Good day, ladies and gentlemen, and welcome to VCA Incorporated Second Quarter 2016 Conference Call and Webcast. At this time, all participants are in a listen-only mode. Later, we will conduct a question-and-answer session and instructions will follow at that time (Operator Instructions). As a reminder, this conference may be recorded.

(Forward-Looking Cautionary Statements) Listeners should also be aware that today's discussion includes reference to non-GAAP financial measures, which management believes are useful to an understanding of our business. A reconciliation of these non-GAAP measures to the most comparable GAAP measure will be included with our earnings release and posted on our website at investor.vca.com.

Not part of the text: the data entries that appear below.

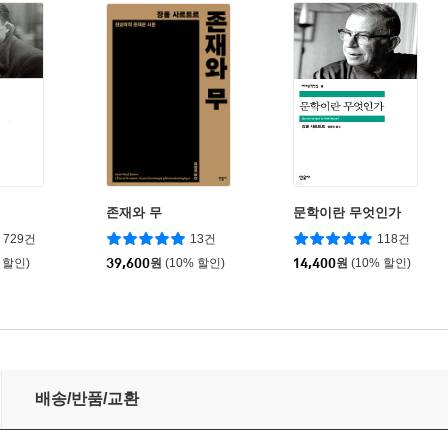
존재와 무
문학이란 무엇인가
729건
13건
118건
 할인)
39,600
원
(10% 할인)
14,400
원
(10% 할인)
배송/반품/교환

Our earnings and guidance releases are available on our website at investor.vca.com. In addition, an audio file of this conference will be available on our website for a period of three months.

I would now like to introduce your host for today's conference, CFO, Mr. Tom Fuller. Sir, you may begin.

Executive
Tom Fuller

Thank you, Sabrina. Thank you all for joining us for the early edition, 6:00 o'clock here in the West Coast, second quarter 2016 VCA earnings call. I think we had a terrific second quarter. Adjusted diluted earnings per share increased 24.3% to $0.87 a share, seeing good, stable growth. This is our fifth consecutive quarter above 20%. Both our core lab and hospital business continue to do very well, each with comps over 5%, great margin expansion.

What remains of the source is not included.